Google Apps SSO Integration
Adding Google Apps SSO to a Periscope Data account is done in two steps. First, create a custom app from the Google Admin console that points to Periscope Data. Second, configure Periscope Data to direct users to the custom app.
Adding a custom app in Google Apps
The administrator of the Google Apps account is required to set up a custom app for SSO in Google Apps. From the Google Apps admin console, select Apps and then "SAML apps."
Click the yellow plus icon in the lower right-hand corner to Enable SSO for a SAML application. And then click "Setup my own custom app."
Download the Certificate and copy the SSO URL and Entity ID fields
Enter Periscope Data for the Application Name.
Enter Periscope Data's Service Provider Details:
- ACS URL: https://app.periscopedata.com/auth/saml/callback
- Entity ID: https://www.periscopedata.com/sso
Leave Start URL and Signed Response empty.

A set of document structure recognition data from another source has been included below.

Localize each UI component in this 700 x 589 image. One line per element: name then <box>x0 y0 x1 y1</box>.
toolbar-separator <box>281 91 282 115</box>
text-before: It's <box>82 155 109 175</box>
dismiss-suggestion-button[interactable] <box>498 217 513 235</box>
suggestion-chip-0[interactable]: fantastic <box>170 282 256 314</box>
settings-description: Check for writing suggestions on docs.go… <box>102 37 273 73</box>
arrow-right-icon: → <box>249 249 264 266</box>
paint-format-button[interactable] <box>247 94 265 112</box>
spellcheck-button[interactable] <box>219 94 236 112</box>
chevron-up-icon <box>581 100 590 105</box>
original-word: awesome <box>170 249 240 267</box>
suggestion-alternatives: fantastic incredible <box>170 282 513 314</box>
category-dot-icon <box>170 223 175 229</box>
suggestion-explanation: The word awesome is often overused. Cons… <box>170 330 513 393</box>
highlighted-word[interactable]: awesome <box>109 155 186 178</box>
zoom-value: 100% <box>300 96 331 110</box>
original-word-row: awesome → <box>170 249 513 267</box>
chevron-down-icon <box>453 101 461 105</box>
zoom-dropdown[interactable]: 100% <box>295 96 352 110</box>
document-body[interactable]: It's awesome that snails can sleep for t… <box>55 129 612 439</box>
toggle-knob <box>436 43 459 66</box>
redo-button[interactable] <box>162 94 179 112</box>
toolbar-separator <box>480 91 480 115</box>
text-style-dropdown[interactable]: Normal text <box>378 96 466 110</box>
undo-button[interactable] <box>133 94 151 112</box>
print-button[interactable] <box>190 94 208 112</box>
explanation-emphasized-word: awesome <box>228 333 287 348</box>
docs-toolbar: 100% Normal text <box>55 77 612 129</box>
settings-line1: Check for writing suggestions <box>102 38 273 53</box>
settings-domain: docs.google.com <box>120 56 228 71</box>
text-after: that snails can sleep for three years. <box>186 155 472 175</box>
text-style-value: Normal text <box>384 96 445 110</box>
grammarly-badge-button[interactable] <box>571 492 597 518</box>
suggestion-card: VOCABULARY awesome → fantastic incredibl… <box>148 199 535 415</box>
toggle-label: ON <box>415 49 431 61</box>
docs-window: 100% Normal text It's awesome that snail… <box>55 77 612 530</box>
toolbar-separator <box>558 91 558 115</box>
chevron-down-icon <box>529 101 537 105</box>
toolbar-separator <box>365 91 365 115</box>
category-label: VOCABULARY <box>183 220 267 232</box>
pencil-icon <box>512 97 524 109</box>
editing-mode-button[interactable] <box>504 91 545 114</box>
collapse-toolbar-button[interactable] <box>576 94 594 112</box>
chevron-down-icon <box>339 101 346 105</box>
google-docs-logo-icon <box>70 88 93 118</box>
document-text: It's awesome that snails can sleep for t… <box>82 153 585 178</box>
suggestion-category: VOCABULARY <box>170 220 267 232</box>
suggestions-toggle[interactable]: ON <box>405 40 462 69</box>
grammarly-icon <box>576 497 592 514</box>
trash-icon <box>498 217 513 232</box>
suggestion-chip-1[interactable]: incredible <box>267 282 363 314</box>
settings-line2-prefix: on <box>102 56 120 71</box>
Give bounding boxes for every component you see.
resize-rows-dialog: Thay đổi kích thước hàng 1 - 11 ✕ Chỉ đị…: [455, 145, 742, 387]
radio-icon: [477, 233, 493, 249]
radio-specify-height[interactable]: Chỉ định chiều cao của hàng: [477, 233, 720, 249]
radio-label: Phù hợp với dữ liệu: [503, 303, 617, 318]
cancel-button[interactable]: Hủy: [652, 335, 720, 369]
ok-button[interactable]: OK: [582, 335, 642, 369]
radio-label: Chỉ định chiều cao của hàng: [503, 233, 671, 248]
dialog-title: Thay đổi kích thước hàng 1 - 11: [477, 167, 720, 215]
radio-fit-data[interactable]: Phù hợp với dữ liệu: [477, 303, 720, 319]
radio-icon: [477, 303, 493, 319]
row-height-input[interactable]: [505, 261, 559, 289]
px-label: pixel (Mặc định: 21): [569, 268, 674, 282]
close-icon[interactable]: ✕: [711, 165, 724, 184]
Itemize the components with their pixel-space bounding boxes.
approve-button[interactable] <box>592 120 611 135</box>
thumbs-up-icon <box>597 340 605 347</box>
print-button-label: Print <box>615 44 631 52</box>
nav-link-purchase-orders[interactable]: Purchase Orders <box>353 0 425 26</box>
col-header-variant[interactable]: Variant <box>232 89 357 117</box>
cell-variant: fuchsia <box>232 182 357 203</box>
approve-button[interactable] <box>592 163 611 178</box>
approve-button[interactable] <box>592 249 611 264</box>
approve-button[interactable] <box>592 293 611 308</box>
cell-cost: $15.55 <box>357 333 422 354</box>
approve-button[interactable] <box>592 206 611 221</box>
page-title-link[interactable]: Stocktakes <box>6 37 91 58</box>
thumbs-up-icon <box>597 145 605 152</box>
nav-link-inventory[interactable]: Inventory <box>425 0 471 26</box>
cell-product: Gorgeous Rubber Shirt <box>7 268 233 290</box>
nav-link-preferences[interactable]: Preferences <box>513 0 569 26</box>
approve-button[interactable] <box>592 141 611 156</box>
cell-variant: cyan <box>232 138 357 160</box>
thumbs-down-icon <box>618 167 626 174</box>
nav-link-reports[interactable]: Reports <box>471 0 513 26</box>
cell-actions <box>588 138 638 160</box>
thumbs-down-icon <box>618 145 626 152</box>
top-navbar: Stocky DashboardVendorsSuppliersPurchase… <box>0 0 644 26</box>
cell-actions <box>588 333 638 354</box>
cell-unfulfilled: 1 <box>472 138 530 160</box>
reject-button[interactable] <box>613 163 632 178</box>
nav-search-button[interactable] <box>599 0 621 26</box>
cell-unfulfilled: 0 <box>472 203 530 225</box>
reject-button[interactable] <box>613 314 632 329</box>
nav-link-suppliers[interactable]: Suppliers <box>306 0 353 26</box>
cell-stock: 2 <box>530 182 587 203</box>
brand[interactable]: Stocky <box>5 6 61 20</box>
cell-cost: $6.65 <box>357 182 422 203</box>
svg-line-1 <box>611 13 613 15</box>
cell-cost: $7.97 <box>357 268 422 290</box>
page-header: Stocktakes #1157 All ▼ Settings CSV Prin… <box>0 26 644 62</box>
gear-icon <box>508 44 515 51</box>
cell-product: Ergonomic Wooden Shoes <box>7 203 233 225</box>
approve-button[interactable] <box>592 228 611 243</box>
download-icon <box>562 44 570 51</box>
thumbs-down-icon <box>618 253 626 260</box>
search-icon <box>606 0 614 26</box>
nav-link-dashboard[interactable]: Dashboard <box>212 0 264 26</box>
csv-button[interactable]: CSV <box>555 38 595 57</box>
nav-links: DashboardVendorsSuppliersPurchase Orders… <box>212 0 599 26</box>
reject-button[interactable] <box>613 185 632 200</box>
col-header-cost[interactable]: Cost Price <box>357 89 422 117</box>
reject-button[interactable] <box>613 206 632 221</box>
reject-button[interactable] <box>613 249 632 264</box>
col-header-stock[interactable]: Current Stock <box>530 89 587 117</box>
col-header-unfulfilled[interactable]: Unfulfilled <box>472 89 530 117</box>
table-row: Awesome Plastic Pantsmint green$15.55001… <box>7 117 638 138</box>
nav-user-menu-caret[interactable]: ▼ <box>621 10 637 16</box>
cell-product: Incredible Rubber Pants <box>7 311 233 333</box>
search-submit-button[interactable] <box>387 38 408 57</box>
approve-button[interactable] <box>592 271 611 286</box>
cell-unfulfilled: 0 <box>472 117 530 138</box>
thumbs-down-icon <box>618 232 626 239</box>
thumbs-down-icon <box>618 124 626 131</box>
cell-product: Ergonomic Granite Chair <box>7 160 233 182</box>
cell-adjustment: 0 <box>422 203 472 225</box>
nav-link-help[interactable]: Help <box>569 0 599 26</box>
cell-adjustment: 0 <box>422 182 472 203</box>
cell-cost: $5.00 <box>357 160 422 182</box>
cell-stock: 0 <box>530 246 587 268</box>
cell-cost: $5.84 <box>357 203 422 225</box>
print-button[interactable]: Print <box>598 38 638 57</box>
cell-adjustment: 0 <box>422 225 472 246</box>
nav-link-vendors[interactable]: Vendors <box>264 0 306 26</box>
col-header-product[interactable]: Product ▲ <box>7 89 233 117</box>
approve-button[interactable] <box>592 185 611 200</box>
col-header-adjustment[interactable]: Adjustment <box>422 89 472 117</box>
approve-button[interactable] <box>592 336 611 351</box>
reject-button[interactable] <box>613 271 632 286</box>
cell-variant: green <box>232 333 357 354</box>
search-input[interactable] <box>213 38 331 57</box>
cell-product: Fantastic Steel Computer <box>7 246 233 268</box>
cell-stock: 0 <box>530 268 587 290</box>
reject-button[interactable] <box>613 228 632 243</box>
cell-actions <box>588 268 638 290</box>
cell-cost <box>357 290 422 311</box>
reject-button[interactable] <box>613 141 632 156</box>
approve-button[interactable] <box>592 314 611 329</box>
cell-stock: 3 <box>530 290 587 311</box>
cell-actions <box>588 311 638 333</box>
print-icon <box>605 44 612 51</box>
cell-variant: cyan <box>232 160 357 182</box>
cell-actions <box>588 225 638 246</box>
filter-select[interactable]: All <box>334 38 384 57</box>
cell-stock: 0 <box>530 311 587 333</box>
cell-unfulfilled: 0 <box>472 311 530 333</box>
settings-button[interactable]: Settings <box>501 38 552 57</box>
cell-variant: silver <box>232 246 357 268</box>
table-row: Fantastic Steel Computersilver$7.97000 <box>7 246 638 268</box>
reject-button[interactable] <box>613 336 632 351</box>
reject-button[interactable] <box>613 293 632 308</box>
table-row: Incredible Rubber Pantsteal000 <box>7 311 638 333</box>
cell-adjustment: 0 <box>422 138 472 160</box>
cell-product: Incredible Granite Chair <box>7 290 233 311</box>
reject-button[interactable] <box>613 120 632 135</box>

Enter the First Name, Last Name, and Primary Email attribute mappings. The attributes must exactly match first_name, last_name, and email for Periscope to recognize them.
Click Finish. If everything goes well, the following success message will be displayed:
Finally, make sure that SSO is enabled for all users. Click the three dots next to the app and select ON for everyone or ON for some organizations.
It can take Google several minutes to activate the app. The administrator is recommended to wait at least five minutes before proceeding with entering the SSO Configuration in Periscope.
In Periscope Data, open the gear menu in the bottom left and open the Billing & Security menu. Only admins have access to these settings.
In the "Single Sign-On" section, select "Google Apps". Fill in the SSO URL fields as follows:
- SSO URL
- Issuer is Google App's Entity ID
- x.509 Certificate is Google App's X.509 certificate and should start with "BEGIN CERTIFICATE" and end with "END CERTIFICATE".
Finally, confirm the SSO settings change by typing "Logout".
With that complete, Google Apps can be used to login to Periscope.
If the current certificate expires, the account can no longer be accessed through SSO. Please reach out to email@example.com to request disabling the SSO. Once the SSO is disabled, it will be possible to log in through the general login page(not using SSO).
After that, the SSO could be enabled again on the Billing and Authentication page using the new certificate.